The Gun Owners’ Action League of Massachusetts has already turned to the state’s top public records enforcement officer, Secretary of State William Galvin, in an effort to force Healey to turn over documents and records related to her July directive banning so-called “copycat” assault weapons. Their latest civil action, filed Monday, looks to convince a federal judge to deem the state Legislature’s 1998 assault weapons ban as unconstitutional.

Also serving as plaintiffs in GOAL’s lawsuit are businesses On Target Training Inc. of East Bridgewater and Overwatch Outpost of Charlemont, in addition to five individual citizens.

“Together we are drawing a line in the sand where Massachusetts’s gun control agenda tramples the fundamental individual right to defend oneself and family in the home,” GOAL Executive Director Jim Wallace said Monday in a prepared statement.

The 33-page lawsuit claims that the state’s use of the phrase “assault weapon” is “pejorative,” and that the ban “is a non-technical, entirely fabricated, and political term of uncertain definition and scope.”
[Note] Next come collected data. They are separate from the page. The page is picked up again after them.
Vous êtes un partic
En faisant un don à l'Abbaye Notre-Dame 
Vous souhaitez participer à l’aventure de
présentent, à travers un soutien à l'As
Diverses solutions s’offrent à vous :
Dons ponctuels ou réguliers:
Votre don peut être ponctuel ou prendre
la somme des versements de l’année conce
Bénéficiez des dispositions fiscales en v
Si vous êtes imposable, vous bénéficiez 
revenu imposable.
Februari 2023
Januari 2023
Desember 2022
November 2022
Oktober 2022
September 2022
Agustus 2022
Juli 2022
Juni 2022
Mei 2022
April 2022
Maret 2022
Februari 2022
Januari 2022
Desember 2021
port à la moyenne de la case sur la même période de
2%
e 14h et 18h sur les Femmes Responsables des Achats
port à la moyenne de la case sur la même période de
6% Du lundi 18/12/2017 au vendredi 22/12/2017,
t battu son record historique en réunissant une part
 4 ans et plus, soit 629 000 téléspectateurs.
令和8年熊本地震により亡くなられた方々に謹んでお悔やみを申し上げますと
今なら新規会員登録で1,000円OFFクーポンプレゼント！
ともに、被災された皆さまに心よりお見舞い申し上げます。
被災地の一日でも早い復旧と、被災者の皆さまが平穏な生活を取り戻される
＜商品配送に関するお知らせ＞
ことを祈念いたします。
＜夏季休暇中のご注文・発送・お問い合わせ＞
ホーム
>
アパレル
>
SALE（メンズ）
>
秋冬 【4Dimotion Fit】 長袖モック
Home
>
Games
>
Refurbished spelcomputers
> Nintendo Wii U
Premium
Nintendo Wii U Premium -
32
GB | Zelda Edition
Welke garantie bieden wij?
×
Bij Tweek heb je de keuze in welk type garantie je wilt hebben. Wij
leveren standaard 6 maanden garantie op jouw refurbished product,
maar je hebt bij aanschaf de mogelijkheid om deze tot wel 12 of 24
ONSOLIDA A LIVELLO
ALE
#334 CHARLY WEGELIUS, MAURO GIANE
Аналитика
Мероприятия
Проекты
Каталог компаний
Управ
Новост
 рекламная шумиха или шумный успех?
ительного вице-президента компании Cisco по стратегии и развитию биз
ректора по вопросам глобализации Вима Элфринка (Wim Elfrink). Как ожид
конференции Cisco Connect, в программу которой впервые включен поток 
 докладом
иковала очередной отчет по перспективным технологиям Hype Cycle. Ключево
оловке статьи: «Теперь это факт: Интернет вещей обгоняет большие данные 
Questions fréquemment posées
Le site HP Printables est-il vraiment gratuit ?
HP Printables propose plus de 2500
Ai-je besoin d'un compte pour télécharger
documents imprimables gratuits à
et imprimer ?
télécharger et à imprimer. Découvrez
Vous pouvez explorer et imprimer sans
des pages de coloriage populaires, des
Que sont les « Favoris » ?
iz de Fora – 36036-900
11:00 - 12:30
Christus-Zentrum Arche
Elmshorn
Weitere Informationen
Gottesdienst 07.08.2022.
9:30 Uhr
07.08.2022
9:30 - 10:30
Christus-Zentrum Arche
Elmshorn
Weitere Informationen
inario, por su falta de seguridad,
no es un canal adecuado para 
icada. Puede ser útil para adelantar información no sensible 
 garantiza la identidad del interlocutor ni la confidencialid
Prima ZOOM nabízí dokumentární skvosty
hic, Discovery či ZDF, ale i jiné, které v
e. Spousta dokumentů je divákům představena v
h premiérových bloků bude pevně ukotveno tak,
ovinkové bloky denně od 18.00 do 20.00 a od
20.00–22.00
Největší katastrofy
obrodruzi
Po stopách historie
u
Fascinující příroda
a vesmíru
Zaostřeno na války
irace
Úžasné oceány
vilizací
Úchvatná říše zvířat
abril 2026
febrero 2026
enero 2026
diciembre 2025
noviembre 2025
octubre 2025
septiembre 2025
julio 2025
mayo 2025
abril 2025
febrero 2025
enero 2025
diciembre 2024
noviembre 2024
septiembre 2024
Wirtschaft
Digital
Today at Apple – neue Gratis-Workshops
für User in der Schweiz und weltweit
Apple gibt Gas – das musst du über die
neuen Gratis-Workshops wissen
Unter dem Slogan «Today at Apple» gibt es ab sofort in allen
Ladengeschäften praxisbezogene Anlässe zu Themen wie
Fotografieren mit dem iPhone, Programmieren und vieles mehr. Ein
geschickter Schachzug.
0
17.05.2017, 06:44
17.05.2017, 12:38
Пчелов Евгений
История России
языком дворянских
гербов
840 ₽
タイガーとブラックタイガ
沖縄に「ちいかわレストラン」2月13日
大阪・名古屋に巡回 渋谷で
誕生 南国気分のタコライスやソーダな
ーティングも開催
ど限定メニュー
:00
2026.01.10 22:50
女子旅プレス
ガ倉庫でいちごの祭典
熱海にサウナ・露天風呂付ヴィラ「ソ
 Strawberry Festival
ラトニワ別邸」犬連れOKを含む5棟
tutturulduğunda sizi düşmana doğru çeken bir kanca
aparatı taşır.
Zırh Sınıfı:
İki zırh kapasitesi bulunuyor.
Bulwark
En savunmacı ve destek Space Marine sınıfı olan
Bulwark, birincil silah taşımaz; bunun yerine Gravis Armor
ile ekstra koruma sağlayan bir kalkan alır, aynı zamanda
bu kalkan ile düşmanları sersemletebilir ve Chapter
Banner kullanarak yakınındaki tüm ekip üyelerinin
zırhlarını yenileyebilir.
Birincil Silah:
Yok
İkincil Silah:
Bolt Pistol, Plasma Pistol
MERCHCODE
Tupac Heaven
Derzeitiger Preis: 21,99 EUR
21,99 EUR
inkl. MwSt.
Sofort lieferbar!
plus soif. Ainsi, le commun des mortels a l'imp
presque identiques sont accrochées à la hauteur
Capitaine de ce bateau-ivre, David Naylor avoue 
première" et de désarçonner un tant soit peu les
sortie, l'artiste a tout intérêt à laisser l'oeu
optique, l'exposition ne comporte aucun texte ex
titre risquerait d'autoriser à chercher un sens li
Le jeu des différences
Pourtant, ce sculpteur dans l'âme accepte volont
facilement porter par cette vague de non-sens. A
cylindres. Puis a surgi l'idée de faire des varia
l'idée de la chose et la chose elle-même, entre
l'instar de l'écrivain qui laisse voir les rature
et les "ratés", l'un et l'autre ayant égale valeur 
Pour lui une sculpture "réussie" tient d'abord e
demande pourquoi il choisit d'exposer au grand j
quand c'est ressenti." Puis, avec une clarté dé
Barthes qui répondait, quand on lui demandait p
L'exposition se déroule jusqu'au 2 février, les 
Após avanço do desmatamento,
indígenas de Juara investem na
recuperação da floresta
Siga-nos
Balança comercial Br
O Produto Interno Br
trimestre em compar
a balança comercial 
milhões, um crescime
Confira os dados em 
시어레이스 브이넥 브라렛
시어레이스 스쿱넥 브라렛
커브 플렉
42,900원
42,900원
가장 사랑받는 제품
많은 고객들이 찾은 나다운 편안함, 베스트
The lawsuit seeks to convince a federal judge that Healey’s July enforcement notice was also unconstitutional.

“The Notice of Enforcement retroactively criminalizes the transfers of tens of thousands of Massachusetts Compliant Firearms that Defendants or their predecessors had approved as lawful transfers at the time such transfers occurred,” the lawsuit alleges. “Despite Defendants’ prior approvals, Defendant Healey unilaterally decreed that thousands of Massachusetts residents are suddenly criminals simply for having exercised their Second Amendment rights.”

Brent Carlton, a spokesman for Commonwealth Second Amendment a gun rights advocacy group that is not involved in the GOAL lawsuit stated in a blog post appearing on GOAL’s website that he is “grateful that these brave citizens are coming forward.”

“The collaborative nature of this action is a great example of the unity among gun owners in Massachusetts and across the country when their fundamental rights are threatened.”

Jillian Fennimore, a spokesperson for Healey, defended the July directive in a prepared statement:

“The assault weapons ban keeps dangerous, military-style weapons off our streets. Since our office issued the enforcement guidance last July, sales of illegal assault weapons have ended in Massachusetts. This new lawsuit, the second challenge by the gun lobby, seeks to overturn this 20-year old law. We will vigorously defend the law and continue our enforcement efforts to protect the people of our state.”

Baker spokesperson Lizzy Guyton said the governor “supports the Second Amendment to our constitution and Massachusetts’ gun laws, including the ban on assault weapons,” but added that “the administration generally does not comment on pending lawsuits.”